- REQUIRED WORK
Look through the entries below and count the lines that contain "gắng". Reply with that number only.

● ● ● ● ● ● ●

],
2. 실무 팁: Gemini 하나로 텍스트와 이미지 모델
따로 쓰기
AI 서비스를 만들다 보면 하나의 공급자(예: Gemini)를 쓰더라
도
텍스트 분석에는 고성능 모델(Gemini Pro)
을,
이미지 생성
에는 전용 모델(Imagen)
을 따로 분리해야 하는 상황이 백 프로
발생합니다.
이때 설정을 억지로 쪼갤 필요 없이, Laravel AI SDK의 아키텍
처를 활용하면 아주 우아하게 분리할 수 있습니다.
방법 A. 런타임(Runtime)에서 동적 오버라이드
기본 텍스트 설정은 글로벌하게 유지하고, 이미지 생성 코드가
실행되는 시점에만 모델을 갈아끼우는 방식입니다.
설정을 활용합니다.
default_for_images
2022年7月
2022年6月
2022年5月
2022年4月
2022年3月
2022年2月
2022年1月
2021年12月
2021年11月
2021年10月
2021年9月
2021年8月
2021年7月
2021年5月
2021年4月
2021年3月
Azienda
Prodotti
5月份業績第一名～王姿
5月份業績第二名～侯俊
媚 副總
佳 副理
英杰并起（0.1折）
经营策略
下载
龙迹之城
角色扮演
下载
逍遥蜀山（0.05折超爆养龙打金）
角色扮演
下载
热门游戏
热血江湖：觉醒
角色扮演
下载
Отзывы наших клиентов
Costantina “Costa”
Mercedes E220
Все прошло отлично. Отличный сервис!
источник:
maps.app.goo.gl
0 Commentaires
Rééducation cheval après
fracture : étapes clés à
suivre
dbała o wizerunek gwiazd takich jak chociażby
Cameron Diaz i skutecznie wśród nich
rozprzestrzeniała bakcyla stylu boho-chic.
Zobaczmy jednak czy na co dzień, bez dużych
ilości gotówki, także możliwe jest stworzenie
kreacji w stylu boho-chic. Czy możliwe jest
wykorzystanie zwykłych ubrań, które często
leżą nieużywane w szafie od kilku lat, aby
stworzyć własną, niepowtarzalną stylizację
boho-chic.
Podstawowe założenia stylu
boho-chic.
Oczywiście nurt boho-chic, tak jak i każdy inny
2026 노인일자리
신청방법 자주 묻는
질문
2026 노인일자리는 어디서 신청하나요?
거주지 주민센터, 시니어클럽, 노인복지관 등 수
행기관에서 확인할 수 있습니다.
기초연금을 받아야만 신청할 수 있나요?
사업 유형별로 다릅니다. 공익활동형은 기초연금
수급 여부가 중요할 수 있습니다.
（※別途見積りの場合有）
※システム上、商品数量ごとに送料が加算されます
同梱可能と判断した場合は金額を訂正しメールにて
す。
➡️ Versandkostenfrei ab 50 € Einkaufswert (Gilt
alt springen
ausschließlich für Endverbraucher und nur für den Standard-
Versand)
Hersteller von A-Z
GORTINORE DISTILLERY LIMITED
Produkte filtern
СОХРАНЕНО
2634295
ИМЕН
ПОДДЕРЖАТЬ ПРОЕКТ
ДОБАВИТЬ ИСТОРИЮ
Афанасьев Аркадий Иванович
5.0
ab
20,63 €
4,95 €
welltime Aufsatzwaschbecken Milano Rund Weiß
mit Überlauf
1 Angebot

● ● ● ● ● ● ●

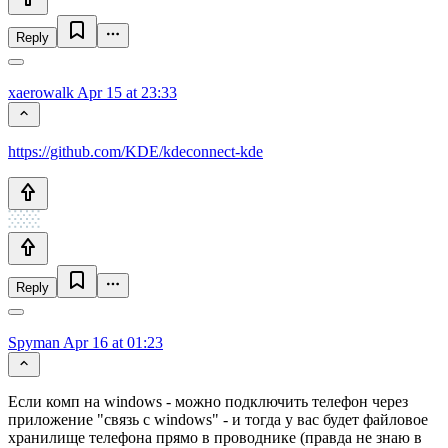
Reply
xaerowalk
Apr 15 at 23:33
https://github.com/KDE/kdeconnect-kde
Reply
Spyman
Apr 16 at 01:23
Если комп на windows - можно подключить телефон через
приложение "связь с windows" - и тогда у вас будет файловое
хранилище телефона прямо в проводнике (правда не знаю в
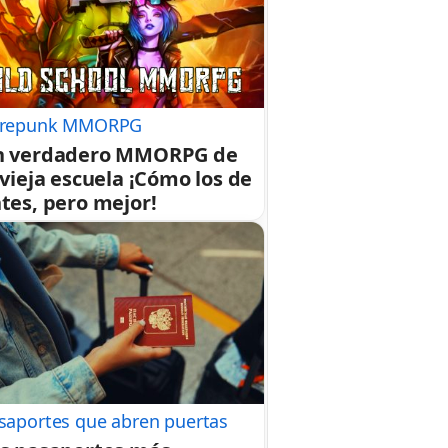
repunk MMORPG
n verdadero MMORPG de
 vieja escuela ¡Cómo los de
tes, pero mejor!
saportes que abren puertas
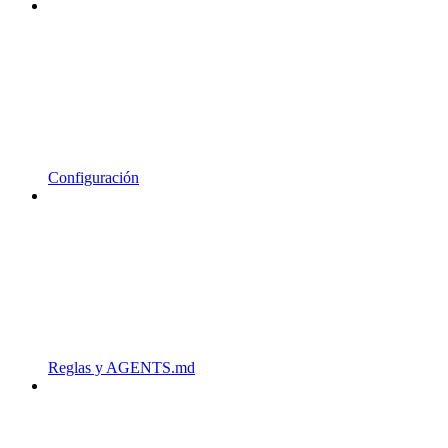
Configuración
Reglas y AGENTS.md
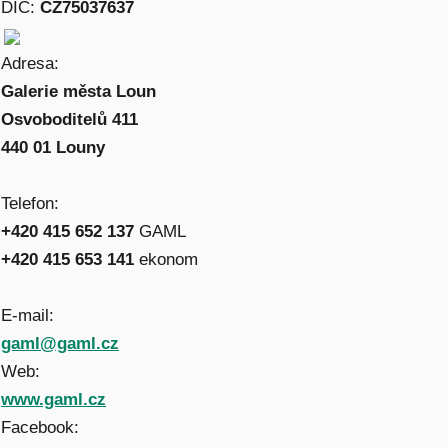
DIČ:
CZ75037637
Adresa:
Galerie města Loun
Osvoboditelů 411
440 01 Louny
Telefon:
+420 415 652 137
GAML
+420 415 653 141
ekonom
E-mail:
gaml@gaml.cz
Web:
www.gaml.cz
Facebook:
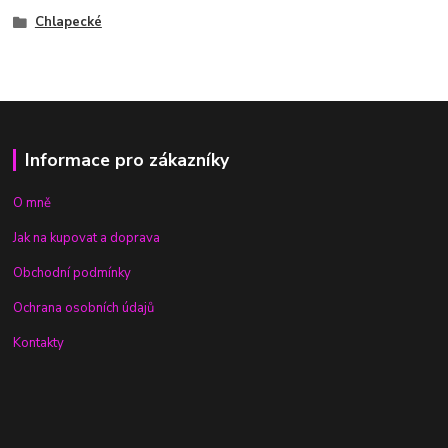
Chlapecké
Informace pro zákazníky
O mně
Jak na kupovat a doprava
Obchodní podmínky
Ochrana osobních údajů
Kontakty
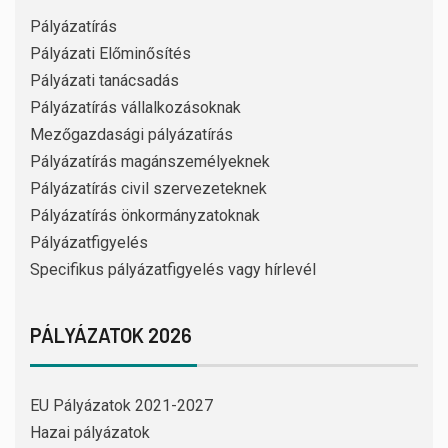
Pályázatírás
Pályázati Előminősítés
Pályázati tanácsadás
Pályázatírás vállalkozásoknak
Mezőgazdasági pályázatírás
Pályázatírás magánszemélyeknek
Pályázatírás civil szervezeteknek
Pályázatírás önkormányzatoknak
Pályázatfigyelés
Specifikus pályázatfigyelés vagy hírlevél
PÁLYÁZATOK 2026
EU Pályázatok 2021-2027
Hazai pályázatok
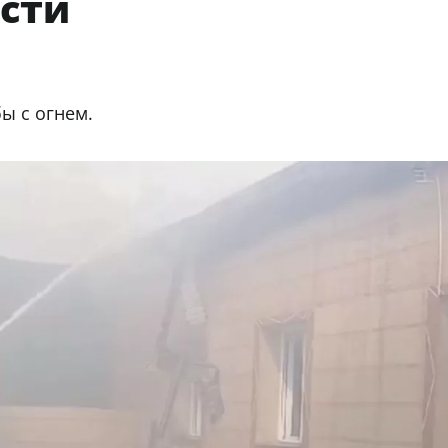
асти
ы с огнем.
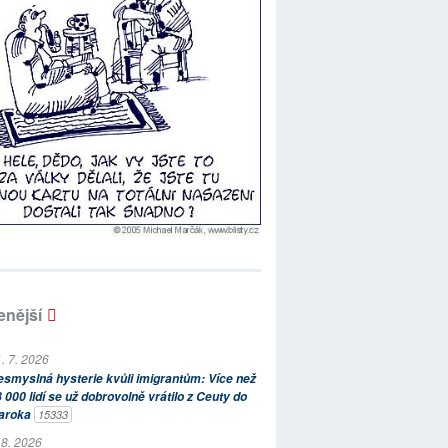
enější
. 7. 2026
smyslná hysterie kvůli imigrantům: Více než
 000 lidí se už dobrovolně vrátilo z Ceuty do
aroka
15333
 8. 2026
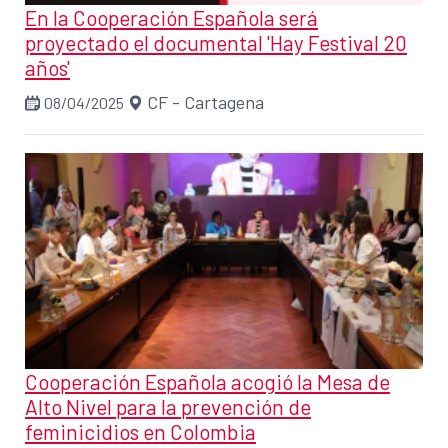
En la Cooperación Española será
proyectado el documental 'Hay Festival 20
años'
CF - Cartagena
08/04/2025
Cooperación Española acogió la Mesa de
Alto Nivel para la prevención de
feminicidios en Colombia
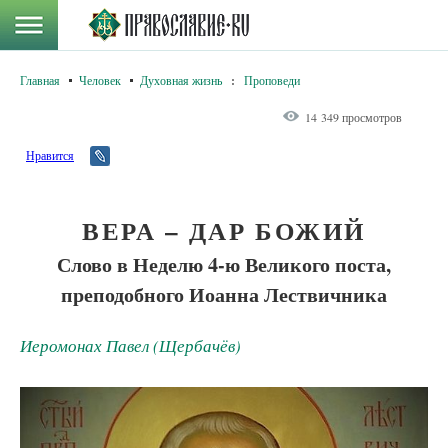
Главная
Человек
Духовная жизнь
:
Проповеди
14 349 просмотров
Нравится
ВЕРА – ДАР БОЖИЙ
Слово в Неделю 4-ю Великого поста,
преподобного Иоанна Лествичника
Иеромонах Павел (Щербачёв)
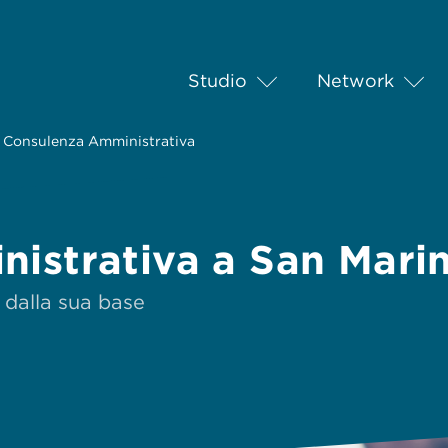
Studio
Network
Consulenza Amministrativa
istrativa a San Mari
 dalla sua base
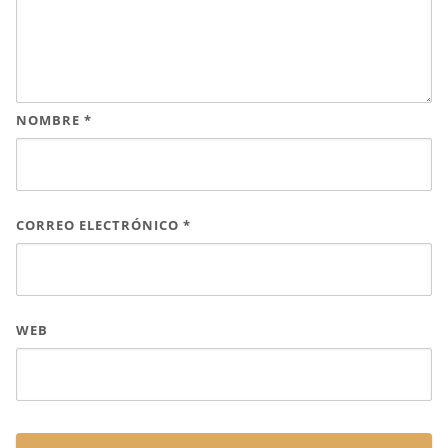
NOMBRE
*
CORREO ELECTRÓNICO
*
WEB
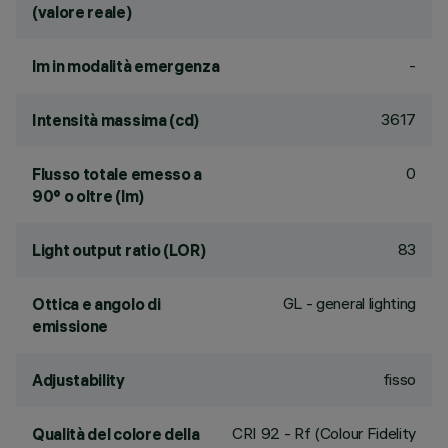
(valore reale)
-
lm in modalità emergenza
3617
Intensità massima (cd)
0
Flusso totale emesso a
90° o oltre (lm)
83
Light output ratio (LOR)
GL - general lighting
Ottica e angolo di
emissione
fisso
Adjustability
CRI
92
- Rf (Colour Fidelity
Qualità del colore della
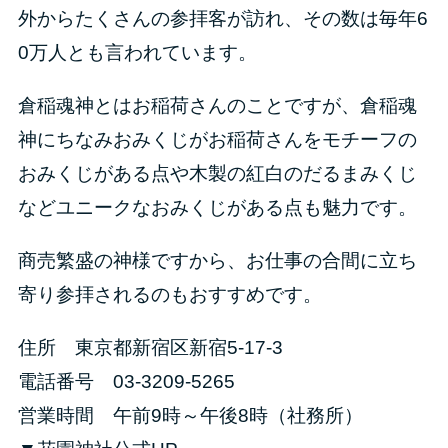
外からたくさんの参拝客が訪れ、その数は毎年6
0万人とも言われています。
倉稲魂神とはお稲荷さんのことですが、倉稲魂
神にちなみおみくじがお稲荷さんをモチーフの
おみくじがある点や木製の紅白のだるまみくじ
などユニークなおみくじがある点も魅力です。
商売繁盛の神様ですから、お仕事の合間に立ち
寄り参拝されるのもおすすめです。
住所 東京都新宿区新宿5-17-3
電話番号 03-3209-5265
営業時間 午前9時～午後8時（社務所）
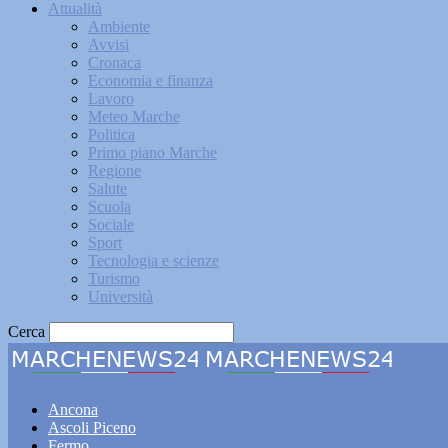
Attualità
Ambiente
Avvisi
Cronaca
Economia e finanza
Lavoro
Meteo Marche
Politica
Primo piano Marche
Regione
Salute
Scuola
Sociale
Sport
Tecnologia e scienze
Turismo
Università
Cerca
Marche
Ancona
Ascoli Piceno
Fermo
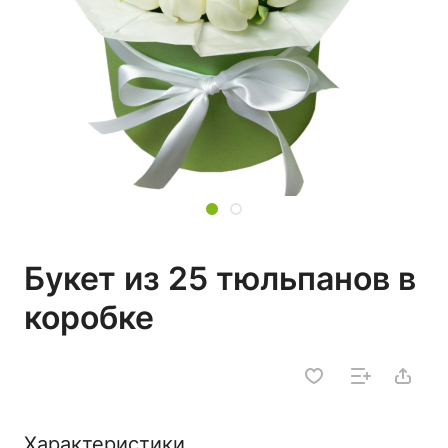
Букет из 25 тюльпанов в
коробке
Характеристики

● ● ● ● ● ● ●

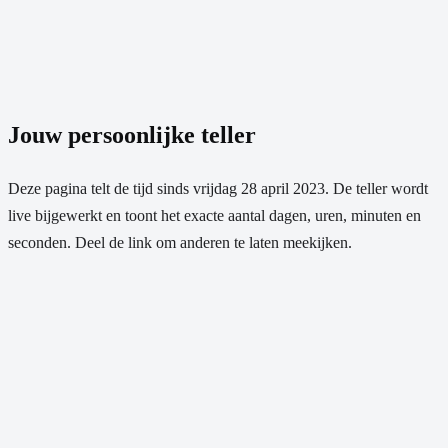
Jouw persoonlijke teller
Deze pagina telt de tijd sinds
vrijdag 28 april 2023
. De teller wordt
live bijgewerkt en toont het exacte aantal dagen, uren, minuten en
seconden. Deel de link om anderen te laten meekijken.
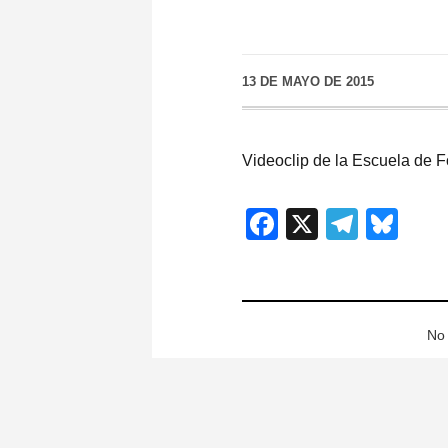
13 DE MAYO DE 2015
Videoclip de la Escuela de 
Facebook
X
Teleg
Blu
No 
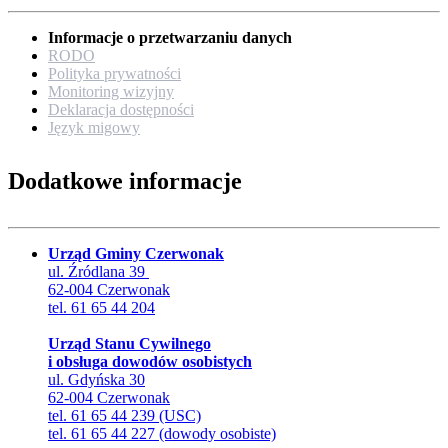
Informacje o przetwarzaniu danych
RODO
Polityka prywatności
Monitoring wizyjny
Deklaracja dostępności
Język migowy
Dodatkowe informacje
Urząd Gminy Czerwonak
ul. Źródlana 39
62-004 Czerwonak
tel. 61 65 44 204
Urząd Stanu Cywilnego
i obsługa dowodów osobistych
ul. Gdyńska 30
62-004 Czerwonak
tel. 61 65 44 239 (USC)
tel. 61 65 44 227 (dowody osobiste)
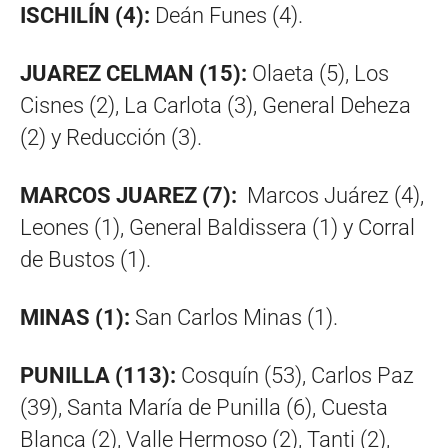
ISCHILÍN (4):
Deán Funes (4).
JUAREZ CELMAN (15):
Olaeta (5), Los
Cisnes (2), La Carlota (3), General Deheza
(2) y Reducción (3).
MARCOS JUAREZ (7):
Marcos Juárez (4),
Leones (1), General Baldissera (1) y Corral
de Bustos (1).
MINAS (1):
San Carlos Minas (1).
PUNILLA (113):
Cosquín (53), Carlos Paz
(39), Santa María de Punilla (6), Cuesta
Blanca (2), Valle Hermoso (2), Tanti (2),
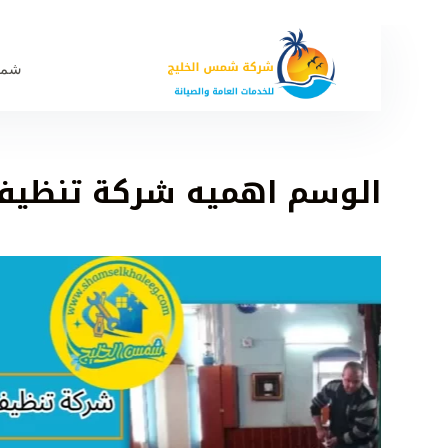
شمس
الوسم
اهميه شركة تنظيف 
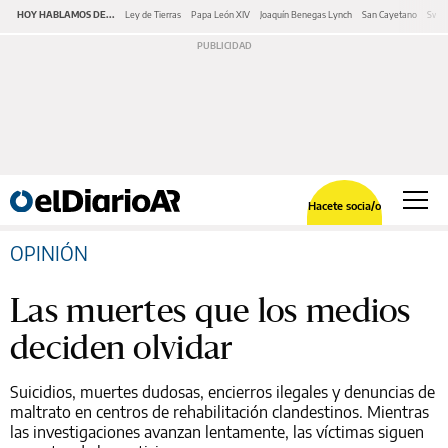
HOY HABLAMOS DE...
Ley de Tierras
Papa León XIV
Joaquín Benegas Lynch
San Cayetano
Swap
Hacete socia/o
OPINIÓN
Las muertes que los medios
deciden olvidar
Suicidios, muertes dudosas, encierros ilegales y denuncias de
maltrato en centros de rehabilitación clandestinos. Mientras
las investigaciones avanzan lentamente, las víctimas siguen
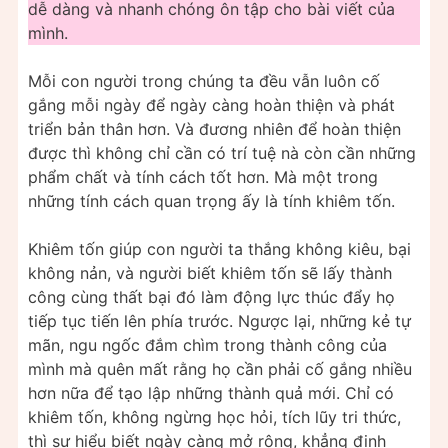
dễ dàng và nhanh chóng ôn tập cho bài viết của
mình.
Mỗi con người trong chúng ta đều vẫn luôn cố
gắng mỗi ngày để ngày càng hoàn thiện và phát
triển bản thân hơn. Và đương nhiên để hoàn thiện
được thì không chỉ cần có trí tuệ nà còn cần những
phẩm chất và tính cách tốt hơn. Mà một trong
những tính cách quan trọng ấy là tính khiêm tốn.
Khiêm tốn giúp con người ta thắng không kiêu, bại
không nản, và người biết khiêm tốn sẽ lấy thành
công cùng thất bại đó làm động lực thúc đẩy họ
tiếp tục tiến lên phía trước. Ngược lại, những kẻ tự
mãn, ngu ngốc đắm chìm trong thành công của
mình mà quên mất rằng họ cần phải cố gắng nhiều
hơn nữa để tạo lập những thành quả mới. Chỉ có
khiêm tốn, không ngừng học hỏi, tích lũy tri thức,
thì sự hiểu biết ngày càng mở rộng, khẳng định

● ● ● ● ● ● ●

- OUTPUT BELOW
2